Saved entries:
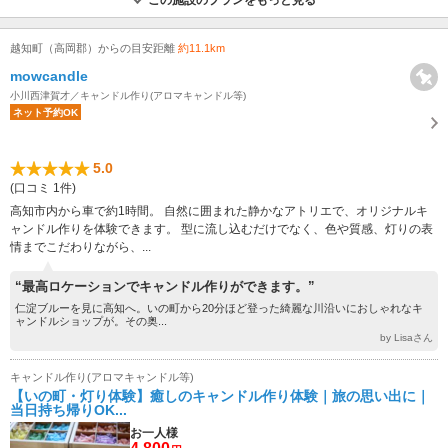
越知町（高岡郡）からの目安距離
約11.1km
mowcandle
小川西津賀才／キャンドル作り(アロマキャンドル等)
ネット予約OK
5.0
(口コミ 1件)
高知市内から車で約1時間。 自然に囲まれた静かなアトリエで、オリジナルキ
ャンドル作りを体験できます。 型に流し込むだけでなく、色や質感、灯りの表
情までこだわりながら、...
“最高ロケーションでキャンドル作りができます。”
仁淀ブルーを見に高知へ。いの町から20分ほど登った綺麗な川沿いにおしゃれなキ
ャンドルショップが。その奥...
by Lisaさん
キャンドル作り(アロマキャンドル等)
【いの町・灯り体験】癒しのキャンドル作り体験｜旅の思い出に｜
当日持ち帰りOK...
お一人様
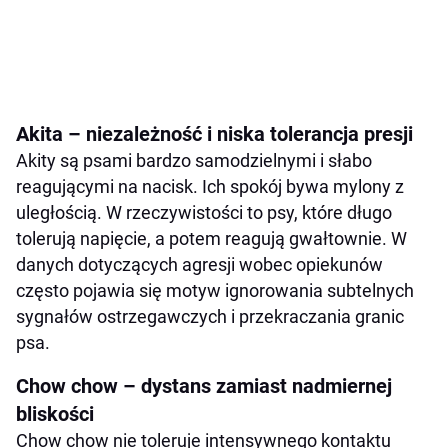
Akita – niezależność i niska tolerancja presji
Akity są psami bardzo samodzielnymi i słabo
reagującymi na nacisk. Ich spokój bywa mylony z
uległością. W rzeczywistości to psy, które długo
tolerują napięcie, a potem reagują gwałtownie. W
danych dotyczących agresji wobec opiekunów
często pojawia się motyw ignorowania subtelnych
sygnałów ostrzegawczych i przekraczania granic
psa.
Chow chow – dystans zamiast nadmiernej
bliskości
Chow chow nie toleruje intensywnego kontaktu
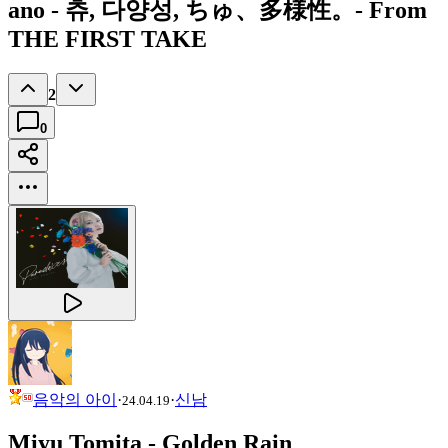
ano - 츄, 다양성, ちゅ、多様性。- From
THE FIRST TAKE
2
0
음악의 아이
·
·
신남
24.04.19
Miyu Tomita - Golden Rain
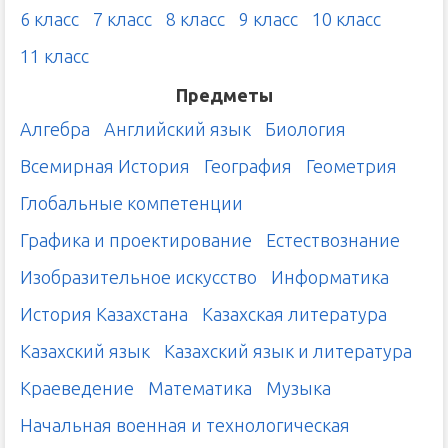
6 класс
7 класс
8 класс
9 класс
10 класс
11 класс
Предметы
Алгебра
Английский язык
Биология
Всемирная История
География
Геометрия
Глобальные компетенции
Графика и проектирование
Естествознание
Изобразительное искусство
Информатика
История Казахстана
Казахская литература
Казахский язык
Казахский язык и литература
Краеведение
Математика
Музыка
Начальная военная и технологическая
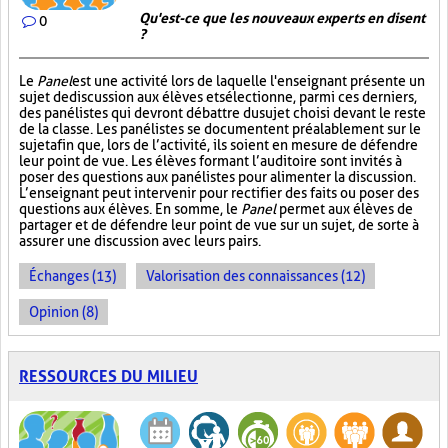
Qu'est-ce que les nouveaux experts en disent
0
?
Le
Panel
est une activité lors de laquelle l'enseignant présente un
sujet de discussion aux élèves et sélectionne, parmi ces derniers,
des panélistes qui devront débattre du sujet choisi devant le reste
de la classe. Les panélistes se documentent préalablement sur le
sujet afin que, lors de l’activité, ils soient en mesure de défendre
leur point de vue. Les élèves formant l’auditoire sont invités à
poser des questions aux panélistes pour alimenter la discussion.
L’enseignant peut intervenir pour rectifier des faits ou poser des
questions aux élèves. En somme, le
Panel
permet aux élèves de
partager et de défendre leur point de vue sur un sujet, de sorte à
assurer une discussion avec leurs pairs.
Échanges (13)
Valorisation des connaissances (12)
Opinion (8)
RESSOURCES DU MILIEU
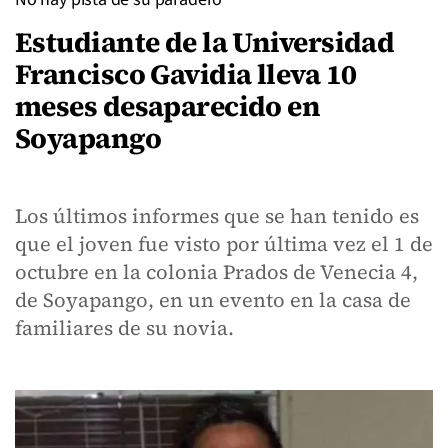
Estudiante de la Universidad
Francisco Gavidia lleva 10
meses desaparecido en
Soyapango
Los últimos informes que se han tenido es
que el joven fue visto por última vez el 1 de
octubre en la colonia Prados de Venecia 4,
de Soyapango, en un evento en la casa de
familiares de su novia.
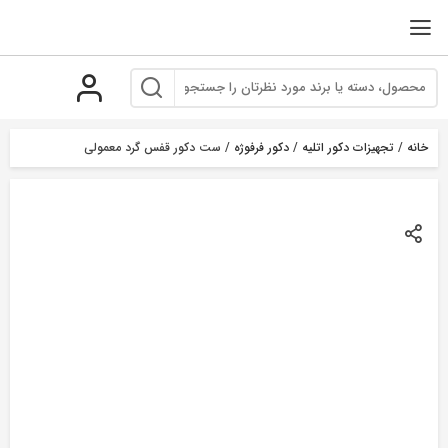
رو
ه
حتوا
خانه
/
تجهیزات دکور اتلیه
/
دکور فرفوژه
/ ست دکور قفس گرد معمولی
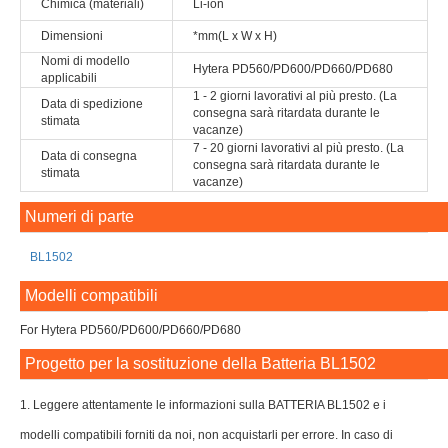
Chimica (materiali)
Li-ion
Dimensioni
*mm(L x W x H)
Nomi di modello
Hytera PD560/PD600/PD660/PD680
applicabili
1 - 2 giorni lavorativi al più presto. (La
Data di spedizione
consegna sarà ritardata durante le
stimata
vacanze)
7 - 20 giorni lavorativi al più presto. (La
Data di consegna
consegna sarà ritardata durante le
stimata
vacanze)
Numeri di parte
BL1502
Modelli compatibili
For Hytera PD560/PD600/PD660/PD680
Progetto per la sostituzione della Batteria BL1502
1. Leggere attentamente le informazioni sulla BATTERIA BL1502 e i
modelli compatibili forniti da noi, non acquistarli per errore. In caso di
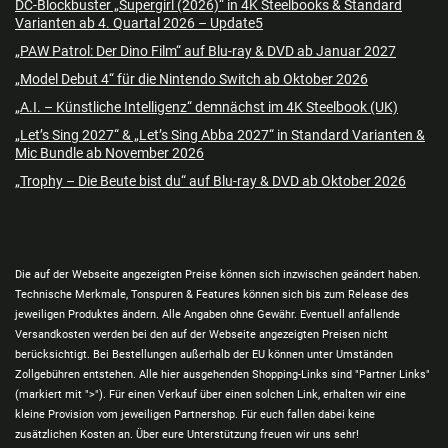
DC-Blockbuster „Supergirl (2026)“ in 4K Steelbooks & Standard
Varianten ab 4. Quartal 2026 – Update5
„PAW Patrol: Der Dino Film“ auf Blu-ray & DVD ab Januar 2027
„Model Debut 4“ für die Nintendo Switch ab Oktober 2026
„A.I. – Künstliche Intelligenz“ demnächst im 4K Steelbook (UK)
„Let’s Sing 2027“ & „Let’s Sing Abba 2027“ in Standard Varianten &
Mic Bundle ab November 2026
„Trophy – Die Beute bist du“ auf Blu-ray & DVD ab Oktober 2026
Die auf der Webseite angezeigten Preise können sich inzwischen geändert haben.
Technische Merkmale, Tonspuren & Features können sich bis zum Release des
jeweiligen Produktes ändern. Alle Angaben ohne Gewähr. Eventuell anfallende
Versandkosten werden bei den auf der Webseite angezeigten Preisen nicht
berücksichtigt. Bei Bestellungen außerhalb der EU können unter Umständen
Zollgebühren entstehen. Alle hier ausgehenden Shopping-Links sind "Partner Links"
(markiert mit ">"). Für einen Verkauf über einen solchen Link, erhalten wir eine
kleine Provision vom jeweiligen Partnershop. Für euch fallen dabei keine
zusätzlichen Kosten an. Über eure Unterstützung freuen wir uns sehr!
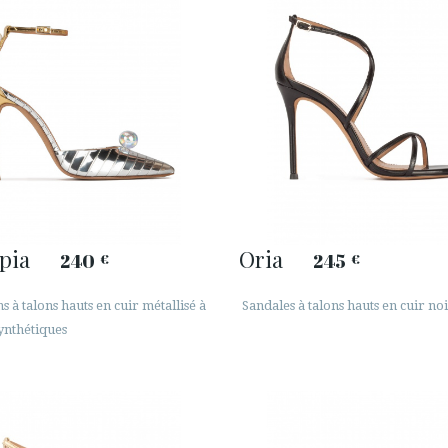
pia
Oria
240
245
€
€
s à talons hauts en cuir métallisé à
Sandales à talons hauts en cuir no
ynthétiques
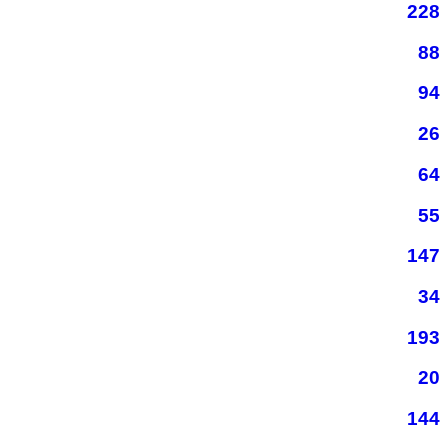
228
88
94
26
64
55
147
34
193
20
144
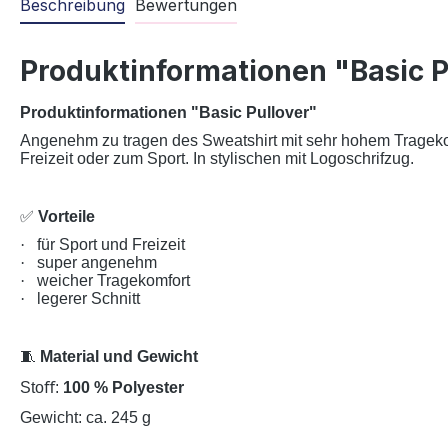
Beschreibung
Bewertungen
Produktinformationen "Basic P
Produktinformationen "Basic Pullover"
Angenehm zu tragen des Sweatshirt mit sehr hohem Tragekomf
Freizeit oder zum Sport. In stylischen mit Logoschrifzug.
✅
Vorteile
·
für Sport und Freizeit
·
super angenehm
·
weicher Tragekomfort
·
legerer Schnitt
🧵
Material und Gewicht
Stoﬀ:
100 % Polyester
Gewicht: ca. 245 g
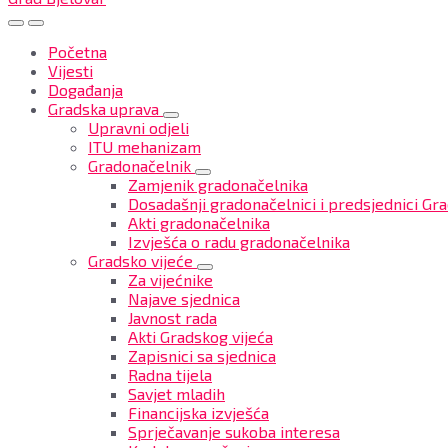
Početna
Vijesti
Događanja
Gradska uprava
Upravni odjeli
ITU mehanizam
Gradonačelnik
Zamjenik gradonačelnika
Dosadašnji gradonačelnici i predsjednici Gra
Akti gradonačelnika
Izvješća o radu gradonačelnika
Gradsko vijeće
Za vijećnike
Najave sjednica
Javnost rada
Akti Gradskog vijeća
Zapisnici sa sjednica
Radna tijela
Savjet mladih
Financijska izvješća
Sprječavanje sukoba interesa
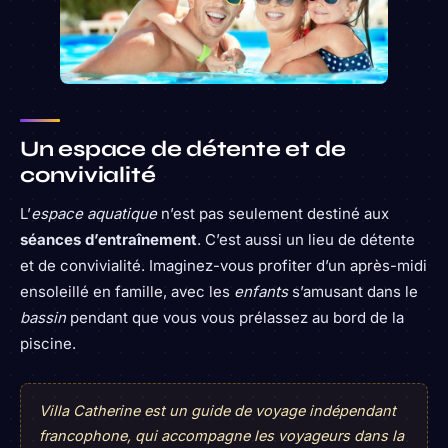
Un espace de détente et de
convivialité
L’
espace aquatique
n’est pas seulement destiné aux
séances d’entraînement
. C’est aussi un lieu de détente
et de convivialité. Imaginez-vous profiter d’un après-midi
ensoleillé en famille, avec les
enfants
s’amusant dans le
bassin
pendant que vous vous prélassez au bord de la
piscine.
Villa Catherine est un guide de voyage indépendant
francophone, qui accompagne les voyageurs dans la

WORK ITEM:
Would you give the data above again word for word, minus the pictures?

ANSWER TO THIS PROBLEM:
越知町（高岡郡）からの目安距離
約11.1km
mowcandle
小川西津賀才／キャンドル作り(アロマキャンドル等)
ネット予約OK
5.0
(口コミ 1件)
高知市内から車で約1時間。 自然に囲まれた静かなアトリエで、オリジナルキ
ャンドル作りを体験できます。 型に流し込むだけでなく、色や質感、灯りの表
情までこだわりながら、...
“最高ロケーションでキャンドル作りができます。”
仁淀ブルーを見に高知へ。いの町から20分ほど登った綺麗な川沿いにおしゃれなキ
ャンドルショップが。その奥...
by Lisaさん
キャンドル作り(アロマキャンドル等)
【いの町・灯り体験】癒しのキャンドル作り体験｜旅の思い出に｜
当日持ち帰りOK...
お一人様
Akita – niezależność i niska tolerancja presji
Akity są psami bardzo samodzielnymi i słabo
reagującymi na nacisk. Ich spokój bywa mylony z
uległością. W rzeczywistości to psy, które długo
tolerują napięcie, a potem reagują gwałtownie. W
danych dotyczących agresji wobec opiekunów
często pojawia się motyw ignorowania subtelnych
sygnałów ostrzegawczych i przekraczania granic
psa.
Chow chow – dystans zamiast nadmiernej
bliskości
Chow chow nie toleruje intensywnego kontaktu
ano - 츄, 다양성, ちゅ、多様性。- From
THE FIRST TAKE
2
0
음악의 아이
·
·
신남
24.04.19
Miyu Tomita - Golden Rain
6 класс
7 класс
8 класс
9 класс
10 класс
11 класс
Предметы
Алгебра
Английский язык
Биология
Всемирная История
География
Геометрия
Глобальные компетенции
Графика и проектирование
Естествознание
Изобразительное искусство
Информатика
История Казахстана
Казахская литература
Казахский язык
Казахский язык и литература
Краеведение
Математика
Музыка
Начальная военная и технологическая
Qu'est-ce que les nouveaux experts en disent
0
?
Le
Panel
est une activité lors de laquelle l'enseignant présente un
sujet de discussion aux élèves et sélectionne, parmi ces derniers,
des panélistes qui devront débattre du sujet choisi devant le reste
de la classe. Les panélistes se documentent préalablement sur le
sujet afin que, lors de l’activité, ils soient en mesure de défendre
leur point de vue. Les élèves formant l’auditoire sont invités à
poser des questions aux panélistes pour alimenter la discussion.
L’enseignant peut intervenir pour rectifier des faits ou poser des
questions aux élèves. En somme, le
Panel
permet aux élèves de
partager et de défendre leur point de vue sur un sujet, de sorte à
assurer une discussion avec leurs pairs.
Échanges (13)
Valorisation des connaissances (12)
Opinion (8)
RESSOURCES DU MILIEU
Estudiante de la Universidad
Francisco Gavidia lleva 10
meses desaparecido en
Soyapango
Los últimos informes que se han tenido es
que el joven fue visto por última vez el 1 de
octubre en la colonia Prados de Venecia 4,
de Soyapango, en un evento en la casa de
familiares de su novia.
رو
ه
حتوا
خانه
/
تجهیزات دکور اتلیه
/
دکور فرفوژه
/ ست دکور قفس گرد معمولی
Chimica (materiali)
Li-ion
Dimensioni
*mm(L x W x H)
Nomi di modello
Hytera PD560/PD600/PD660/PD680
applicabili
1 - 2 giorni lavorativi al più presto. (La
Data di spedizione
consegna sarà ritardata durante le
stimata
vacanze)
7 - 20 giorni lavorativi al più presto. (La
Data di consegna
consegna sarà ritardata durante le
stimata
vacanze)
Numeri di parte
BL1502
Modelli compatibili
For Hytera PD560/PD600/PD660/PD680
Progetto per la sostituzione della Batteria BL1502
1. Leggere attentamente le informazioni sulla BATTERIA BL1502 e i
modelli compatibili forniti da noi, non acquistarli per errore. In caso di
DC-Blockbuster „Supergirl (2026)“ in 4K Steelbooks & Standard
Varianten ab 4. Quartal 2026 – Update5
„PAW Patrol: Der Dino Film“ auf Blu-ray & DVD ab Januar 2027
„Model Debut 4“ für die Nintendo Switch ab Oktober 2026
„A.I. – Künstliche Intelligenz“ demnächst im 4K Steelbook (UK)
„Let’s Sing 2027“ & „Let’s Sing Abba 2027“ in Standard Varianten &
Mic Bundle ab November 2026
„Trophy – Die Beute bist du“ auf Blu-ray & DVD ab Oktober 2026
Die auf der Webseite angezeigten Preise können sich inzwischen geändert haben.
Technische Merkmale, Tonspuren & Features können sich bis zum Release des
jeweiligen Produktes ändern. Alle Angaben ohne Gewähr. Eventuell anfallende
Versandkosten werden bei den auf der Webseite angezeigten Preisen nicht
berücksichtigt. Bei Bestellungen außerhalb der EU können unter Umständen
Zollgebühren entstehen. Alle hier ausgehenden Shopping-Links sind "Partner Links"
(markiert mit ">"). Für einen Verkauf über einen solchen Link, erhalten wir eine
kleine Provision vom jeweiligen Partnershop. Für euch fallen dabei keine
zusätzlichen Kosten an. Über eure Unterstützung freuen wir uns sehr!
pia
Oria
240
245
€
€
s à talons hauts en cuir métallisé à
Sandales à talons hauts en cuir no
ynthétiques
228
88
94
26
64
55
147
34
193
20
144
Beschreibung
Bewertungen
Produktinformationen "Basic P
Produktinformationen "Basic Pullover"
Angenehm zu tragen des Sweatshirt mit sehr hohem Tragekomf
Freizeit oder zum Sport. In stylischen mit Logoschrifzug.
✅
Vorteile
·
für Sport und Freizeit
·
super angenehm
·
weicher Tragekomfort
·
legerer Schnitt
🧵
Material und Gewicht
Stoﬀ:
100 % Polyester
Gewicht: ca. 245 g
Početna
Vijesti
Događanja
Gradska uprava
Upravni odjeli
ITU mehanizam
Gradonačelnik
Zamjenik gradonačelnika
Dosadašnji gradonačelnici i predsjednici Gra
Akti gradonačelnika
Izvješća o radu gradonačelnika
Gradsko vijeće
Za vijećnike
Najave sjednica
Javnost rada
Akti Gradskog vijeća
Zapisnici sa sjednica
Radna tijela
Savjet mladih
Financijska izvješća
Sprječavanje sukoba interesa
Un espace de détente et de
convivialité
L’
espace aquatique
n’est pas seulement destiné aux
séances d’entraînement
. C’est aussi un lieu de détente
et de convivialité. Imaginez-vous profiter d’un après-midi
ensoleillé en famille, avec les
enfants
s’amusant dans le
bassin
pendant que vous vous prélassez au bord de la
piscine.
Villa Catherine est un guide de voyage indépendant
francophone, qui accompagne les voyageurs dans la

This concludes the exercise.